Quantifying Faithful Confidence Expression in Large Reasoning Models

Reliable uncertainty communication is critical to the trustworthiness of LLMs, yet faithful calibration (FC)--the alignment between models' intrinsic and (linguistically) expressed confidence--is a persistent failure mode. This challenge is key for large reasoning models (LRMs), whose extended reasoning traces are often interpreted by users as evidence of deliberation, competence, and confidence. Despite the importance of FC and wide usage of LRMs, the extent to which LRMs can faithfully express their confidence remains poorly understood. Moreover, the prevailing paradigm to measure FC does not generalize well to the long chain-of-thought outputs generated by LRMs, which tend to lack clear step boundaries, involve inconsistent step structure, and encode complex conditional dependencies throughout the trace--complicating estimation of intrinsic confidence. To address this challenge, we introduce a novel framework to systematically quantify FC of LRMs. Our framework analyzes linguistic decisiveness relative to three sources of internal uncertainty, based on token probabilities, hidden states, and sampled response consistency. We also devise a prefix-conditioned sampling approach to control for conditional and structural variation across traces. Applying our framework to a diverse suite of leading models, datasets, and prompts, we find that faithful confidence expression is a significant challenge for LRMs. Reasoning behaviors do not automatically translate to improved FC, and prompt interventions for non-reasoning models do not improve faithfulness in the reasoning setting. Different confidence estimators further produce divergent assessments of the same traces, revealing fragility in prior evaluation methodologies. Taken together, our work establishes FC as a distinct reliability and alignment target for LRMs, particularly as such systems are increasingly deployed in high-stakes contexts.

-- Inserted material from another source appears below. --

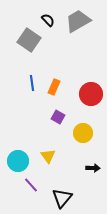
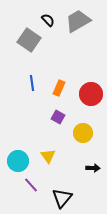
orange rectangle: moved 5 px right, 1 px down
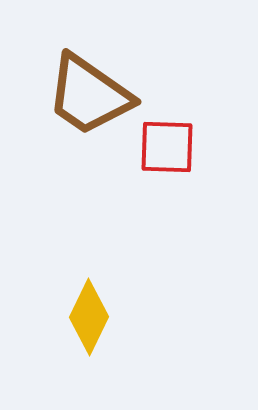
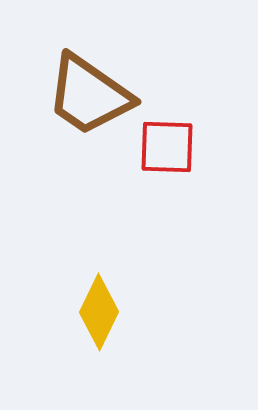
yellow diamond: moved 10 px right, 5 px up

翻译：可靠的不确定性沟通对于大型语言模型（LLM）的可信度至关重要，然而忠实校准（FC）——即模型内在置信度与（语言层面）表达置信度之间的一致性——始终是一个持续存在的失效模式。这一挑战对大型推理模型（LRM）尤为关键，因为其扩展的推理轨迹常被用户解读为深思熟虑、能力与置信度的证据。尽管FC至关重要且LRM被广泛使用，但LRM能在多大程度上忠实表达其置信度仍知之甚少。此外，衡量FC的主流范式难以很好地推广至LRM生成的长链式推理输出中，这类输出往往缺乏清晰的步骤边界、步骤结构不一致，且在整个推理轨迹中编码了复杂的条件依赖关系——这给内在置信度的估计造成了复杂化。为应对这一挑战，我们提出了一种新颖的框架，用于系统量化LRM的FC。该框架基于令牌概率、隐藏状态和采样响应一致性，分析了相对于三种内部不确定性来源的语言决策确定性。我们还设计了一种前缀条件采样方法，以控制轨迹间的条件与结构变异。将我们的框架应用于一系列领先模型、数据集和提示词后，我们发现忠实置信度表达对LRM而言是一项重大挑战。推理行为并不会自动转化为FC的改进，且针对非推理模型的提示干预措施在推理场景中也无法提升忠实性。不同置信度估计器对同一推理轨迹的评估结果存在差异，这揭示了先前评估方法的脆弱性。综上所述，本研究将FC确立为LRM的一个独特可靠性及对齐目标，尤其是在这些系统越来越多地被部署于高风险场景之际。